Cardiovascular diseases in general and myocardial infarction (MI) in particular, are one of the main causes of death in developed countries. MI results from the blockage of the coronary artery leading to ischemia and death of contractile cells, resulting in chronic cardiac dysfunction. Currently, the only treatment for end-stage heart failure is cardiac transplantation. However, cardiac donors are scarce and many patients are dying while on the waiting list.
Tissue engineering offers an alternative solution by generating functional substitutes for the injured myocardium. Recently, our lab developed a new concept in tissue engineering, where built-in electronics can accurately regulate its own electrophysiological function over time, and at the same time report it and automatically activate regenerative processes. However, this electronic system was fabricated by lithography and then integrated within the 3D scaffolds. Therefore, its mechanical properties do not match those of the tissue.

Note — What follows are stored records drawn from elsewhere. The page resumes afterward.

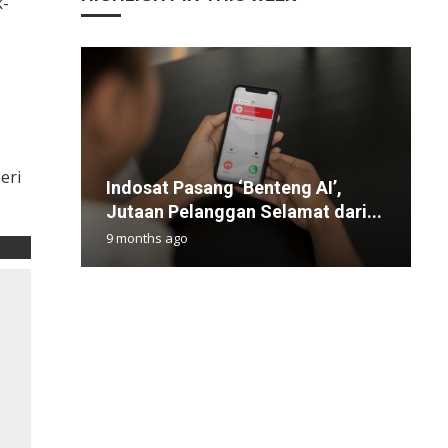
k-
eri
Indosat Pasang ‘Benteng AI’,
P
A
G
A
Jutaan Pelanggan Selamat dari...
P
R
B
P
9 months ago
3
2
9
1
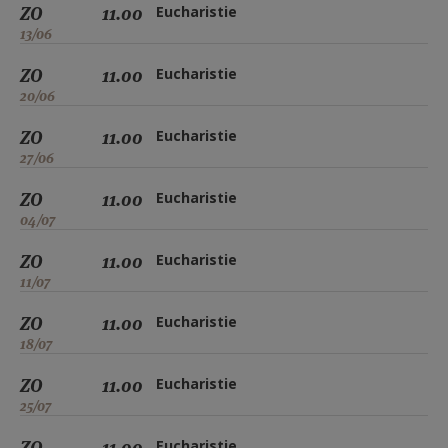
ZO
11.00
Eucharistie
13/06
ZO
11.00
Eucharistie
20/06
ZO
11.00
Eucharistie
27/06
ZO
11.00
Eucharistie
04/07
ZO
11.00
Eucharistie
11/07
ZO
11.00
Eucharistie
18/07
ZO
11.00
Eucharistie
25/07
ZO
11.00
Eucharistie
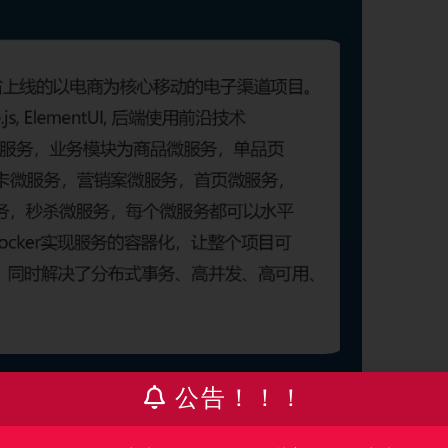
公告！！！
rpeXv9W7hEyI-KuG9Iw?pwd=9d9y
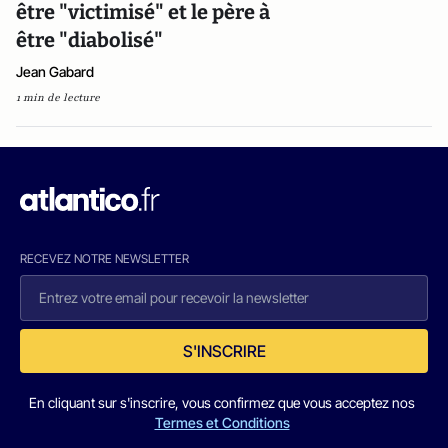
être "victimisé" et le père à
être "diabolisé"
Jean Gabard
1 min de lecture
RECEVEZ NOTRE NEWSLETTER
S'INSCRIRE
En cliquant sur s'inscrire, vous confirmez que vous acceptez nos
Termes et Conditions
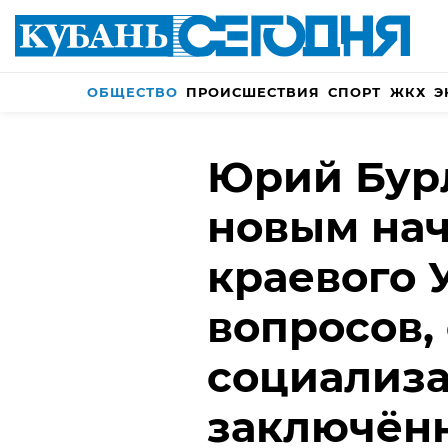
ОБЩЕСТВО
ПРОИСШЕСТВИЯ
СПОРТ
ЖКХ
Э
Юрий Бурл
новым на
краевого
вопросов,
социализ
заключён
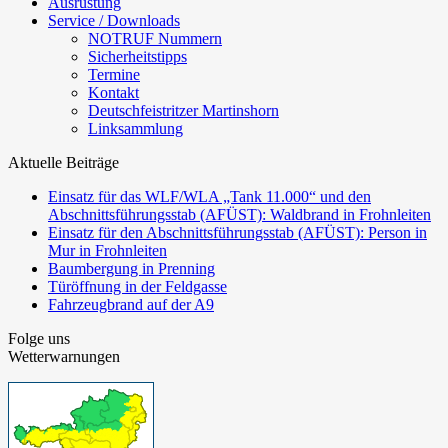
Ausrüstung
Service / Downloads
NOTRUF Nummern
Sicherheitstipps
Termine
Kontakt
Deutschfeistritzer Martinshorn
Linksammlung
Aktuelle Beiträge
Einsatz für das WLF/WLA „Tank 11.000“ und den
Abschnittsführungsstab (AFÜST): Waldbrand in Frohnleiten
Einsatz für den Abschnittsführungsstab (AFÜST): Person in
Mur in Frohnleiten
Baumbergung in Prenning
Türöffnung in der Feldgasse
Fahrzeugbrand auf der A9
Folge uns
Wetterwarnungen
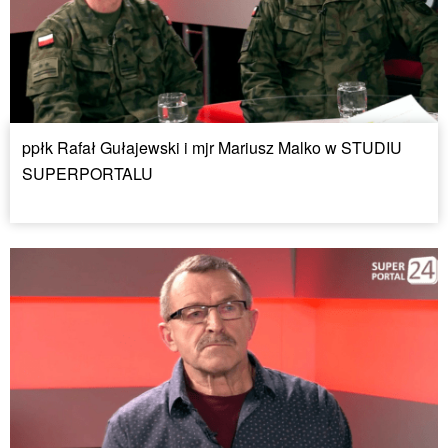
ppłk Rafał Gułajewski i mjr Mariusz Malko w STUDIU
SUPERPORTALU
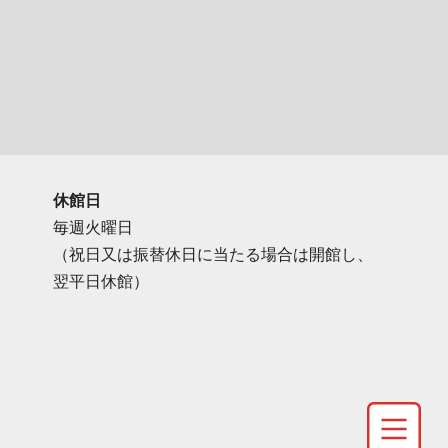
休館日
毎週火曜日
（祝日又は振替休日に当たる場合は開館し、
翌平日休館）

To fabricate the cardiac patches with soft electronics, we used a three-dimensional (3D) bio-printer. We simultaneously 3D printed rat neonatal cardiomyocytes, dispersed in ECM-based hydrogel and a conducting formulation of electrodes (> 50 S/m). Preliminary results showed that the printed electrodes can record the function of the cardiac tissue and at the same time provide electrical stimulation for regulation of the patch’s function.